Vers des messageries cryptées ?

Le prochain grand virage des réseaux sociaux pose au moins autant de questions au regard des enjeux sanitaires. Depuis l’affaire Cambridge Analytica, le groupe dirigé par Mark Zuckerberg, qui aimerait contrer la montée en puissance de la concurrence « éthique » et se refaire une virginité sur le terrain de la vie privée au passage, rêve de nous faire basculer vers ses messageries instantanées (Messenger, WhatsApp).

Son intention, affichée clairement depuis mars, est d’enrichir ces messageries… et de les crypter de bout en bout (aujourd’hui c’est une option pour les simples messages entre comptes Whatsapp). Autrement dit : seuls l’émetteur et le récepteur pourraient voir le message. Et encore, uniquement sur certains terminaux, pour une période prédéterminée.

Conséquences désastreuses sur le cyber-harcèlement

Finito le (peu de) contrôle social. Finito la modération manuelle de Facebook, incohérente et inadaptée à la taille du réseau de toute façon. Et même finito la détection automatique des messages d’intimidation et de harcèlement, déjà estimée par Facebook (!) à un très faible score de 16% (contre 99,5% des contenus liés au terrorisme et 98,5% des faux comptes).

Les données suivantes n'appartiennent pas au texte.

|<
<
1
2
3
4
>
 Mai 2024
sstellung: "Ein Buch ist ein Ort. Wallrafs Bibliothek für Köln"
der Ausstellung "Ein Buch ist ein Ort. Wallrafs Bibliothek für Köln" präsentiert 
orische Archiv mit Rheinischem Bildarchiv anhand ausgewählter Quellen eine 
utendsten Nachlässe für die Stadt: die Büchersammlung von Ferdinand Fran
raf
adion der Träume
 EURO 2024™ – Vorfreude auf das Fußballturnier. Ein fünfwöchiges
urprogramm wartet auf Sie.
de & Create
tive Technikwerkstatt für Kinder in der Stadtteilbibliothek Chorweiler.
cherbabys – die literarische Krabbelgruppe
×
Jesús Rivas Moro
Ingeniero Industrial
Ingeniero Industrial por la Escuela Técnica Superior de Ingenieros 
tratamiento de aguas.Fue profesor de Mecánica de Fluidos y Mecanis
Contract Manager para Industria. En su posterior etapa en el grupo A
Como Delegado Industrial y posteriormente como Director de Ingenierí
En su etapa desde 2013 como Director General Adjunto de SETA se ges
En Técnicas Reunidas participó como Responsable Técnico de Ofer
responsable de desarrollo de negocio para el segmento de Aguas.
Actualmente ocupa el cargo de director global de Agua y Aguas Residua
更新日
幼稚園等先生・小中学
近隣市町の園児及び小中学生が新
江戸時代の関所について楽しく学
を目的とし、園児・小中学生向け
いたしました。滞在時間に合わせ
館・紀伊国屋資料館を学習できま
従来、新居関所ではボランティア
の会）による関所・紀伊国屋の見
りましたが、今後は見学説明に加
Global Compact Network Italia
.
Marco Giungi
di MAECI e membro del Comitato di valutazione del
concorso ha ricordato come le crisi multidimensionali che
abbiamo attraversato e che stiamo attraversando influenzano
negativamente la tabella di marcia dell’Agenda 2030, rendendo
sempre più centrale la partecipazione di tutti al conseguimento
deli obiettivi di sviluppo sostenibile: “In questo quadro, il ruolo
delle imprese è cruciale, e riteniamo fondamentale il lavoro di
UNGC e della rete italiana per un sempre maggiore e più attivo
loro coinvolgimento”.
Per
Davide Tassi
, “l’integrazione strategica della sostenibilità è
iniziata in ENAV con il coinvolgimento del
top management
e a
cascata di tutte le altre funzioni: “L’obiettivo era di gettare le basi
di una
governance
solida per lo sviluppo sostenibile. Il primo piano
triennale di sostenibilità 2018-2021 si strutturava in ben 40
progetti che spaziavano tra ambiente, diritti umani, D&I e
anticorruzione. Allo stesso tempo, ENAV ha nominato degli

Les dés ne sont pas encore jetés. Certains pays, dont celui dirigé par le Twittos le plus célèbre, ont demandé à Facebook de faire demi-tour, « pour des raisons de sécurité publique ». Mais le leader incontesté des réseaux sociaux résiste, en assurant qu’il est désormais capable de détecter des prédateurs sexuels, par exemple, sans forcément « scanner » le contenu de leurs messages, grâce à des « signaux faibles » comme la fréquence des conversations, un écart d’âge trop important entre deux utilisateurs ou une photo de profil « suspecte ».

Des signaux aussi faibles que flous ? Aucun « détail » n’a été rendu public à ce stade. Circulez, il n’y a(ura) rien à voir…

Sortir de l’impasse

« Les yeux rouges », Myriam Leroy

On le comprend bien, notamment en écoutant le témoignage de femmes journalistes harcelées en ligne, ou en lisant « Les yeux rouges », de Myriam Leroy : actuellement, les victimes se sentent seules.

Seules face à leurs collègues journalistes, majoritairement des hommes.
Seules face aux éditeurs de presse qui les emploient ou font appel à leurs services, majoritairement des hommes.
Seules face à la police, qui ne saisit pas souvent le cercle vicieux « femme+notoriété », majoritairement des hommes.
Seules, aussi, face à la justice, et à son rythme tellement éloigné du temps réel des réseaux sociaux. Beaucoup de journalistes harcelées hésitent d’ailleurs à porter plainte, pour éviter l’effet Streisand en attendant l’hypothétique procès.

Elles sont dans une impasse, et nous avec elles parce qu’elles finissent par quitter les réseaux sociaux ou par s’y faire très/trop discrètes, dans un état de santé parfois déplorable…

Formons-nous !

Nous sommes tou.te.s dans une impasse. Et je n’ai pas de solution-miracle pour en sortir. Mais j’ai une intuition : j’ai constaté les acteurs/trices absolument indispensables dans la lutte contre le harcèlement des femmes journalistes (journalistes hommes, responsables des médias, politiques, police, justice…) maîtrisent mal les réseaux sociaux, leurs fonctionnalités, leurs architectures, leurs valeurs, leurs failles, leurs modèles économiques, leurs ressources… La plupart ne voient donc pas ce qui relève de leurs responsabilités.

Leur méconnaissance les aveugle. Exactement comme la mienne (et la vôtre ?) par rapport aux dimensions politiques, judiciaires, policières, psychologiques et même médiatiques du fléau. Sans parler de la question du genre, qui me touche beaucoup mais que je maîtrise encore mal.

Ecouter les femmes journalistes victimes de cyber-harcèlement ne suffira pas. Leur donner la parole dans les médias non plus. Pas plus que les former, elles et uniquement elles, à des outils qui ne pourront jamais être parfaitement safe.

Mais nous sommes bientôt en 2020. Nous devrions être capables de nous former tou.te.s… et de former un réseau d’expert.e.s techniques, psychologiques, juridiques, économiques, politiques et médiatiques pour sensibiliser et passer à l’action. Notre crédibilité individuelle et collective en dépend.